Indeed, Lin is felicitously positioned, in terms of both time and place, to serve as a gateway from points north. At the outset, the second-floor space was a mixed blessing for Lin: Literally across the street from Soho, the graffiti'd door and otherwise anonymous buzzer — favorably likened to a relic of a grungier era by Weeks — was a hard sell at street-level, even as Colony itself offered a refuge from the rough-and-tumble squalor of Canal Street. Thanks to word-of-mouth, though, Colony has gradually attracted more walk-ins: "A lot of the Soho shops send people here too, because people are constantly asking, 'Where else should I go?' — they want to discover things in real life."

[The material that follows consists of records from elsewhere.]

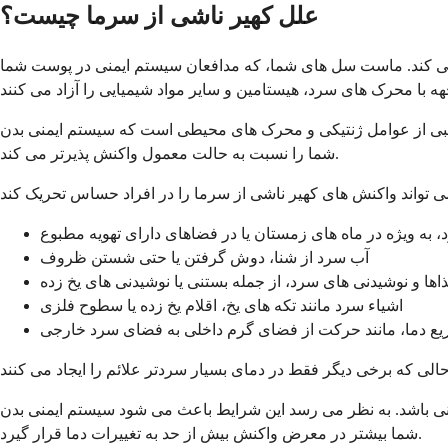
علل کهیر ناشی از سرما چیست؟
یی می کند. ماست سل های شما، که مدافعان سیستم ایمنی در پوست شما
ترکیبی از عوامل ژنتیکی و محرک های محیطی است که سیستم ایمنی بدن
شما را نسبت به حالت معمول واکنش پذیرتر می کند.
 به ویژه در ماه های زمستان یا در فضاهای دارای تهویه مطبوع
آب سرد از شنا، دوش گرفتن یا حتی شستن ظروف
اها و نوشیدنی های سرد، از جمله بستنی یا نوشیدنی های یخ زده
اشیاء سرد مانند تکه های یخ، اقلام یخ زده یا سطوح فلزی
یع دما، مانند حرکت از فضای گرم داخلی به فضای سرد خارجی
منی باشد. به نظر می رسد این شرایط باعث می شود سیستم ایمنی بدن
شما بیشتر در معرض واکنش بیش از حد به تغییرات دما قرار گیرد.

Parrish agrees. "It's harder and harder to get people [to come] out — with the Internet, they can just stay home and shop all day long — so if there are more places for them to go, it's better for everyone." Like the other stalwarts, he expresses measured optimism about the Design District, having long witnessed the transformation of the neighborhood. "Two years ago, it looked like it was from 1989; ten years ago, it looked like it was from 1970," Parrish wryly observes. "But since I've been here, it's radically changed — there are apartments next to me that are $10 million. I feel like I got in there right at the last moment."
He continues: "The lot across from me" — where Colony is, not to mention the now-shuttered Pearl Paint — "is the original lot that was a 'Triangle Below Canal.'" It turns out that artists who had been priced out of Soho, in the early 70s, ventured south and dubbed their enclave on Lispenard the "Triangle Below Canal Block Association" — TriBeCa for short — and the name eventually came to refer to the whole neighborhood.
Now, 40 years later, with the inauguration of Tribeca Design District, the Triangle Below Canal has come full circle. For Lin, "It's saying that we believe in this neighborhood."